Ideally I didn't want to index the Media section itself because this would return the files in a search, but no the page the file is sitting on in the website. The client needs the user to be able to search for "Adult" and the search results return the page the file is available from. If that makes sense?
Any help or advice on how to do this, would be much appreciated.
The following indexer and searcher is defined in ExamineSettings.config:
An IndexSet is defined in ExamineIndex.config:
Hey Ian,
Okay, so what you are seeing is default behaviour for things like Media Pickers, Multi Node Tree Pickers, Content Pickers etc.
In order to get better information into your indexes you'll need to add some start up events and hook into indexing.
These two resources should give you a good base for looking at how to do this :-)

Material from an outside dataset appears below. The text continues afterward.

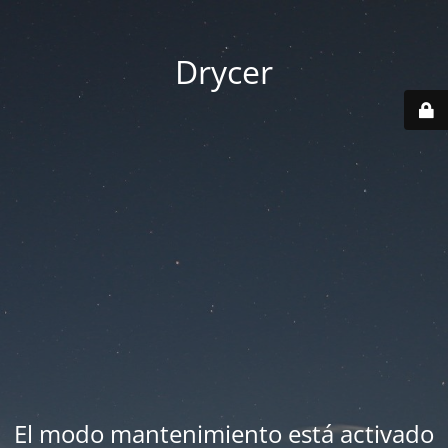
Drycer
El modo mantenimiento está activado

https://shazwazza.com/post/searching-multi-node-tree-picker-data-or-any-collection-with-examine/
https://staheri.com/my-blog/2015/march/custom-examine-indexing-using-umbraco-cache/
The latter being of particular importance as it talks about getting access to an Umbraco Helper, which means you can pass in ID in and get a Typed Media item back to extract information :-)
Hope that helps.
Nik
Ian,
You will need to implement gathering node data event, then in that test for the content type and then test if the picker field has been selected then from the id get the media item.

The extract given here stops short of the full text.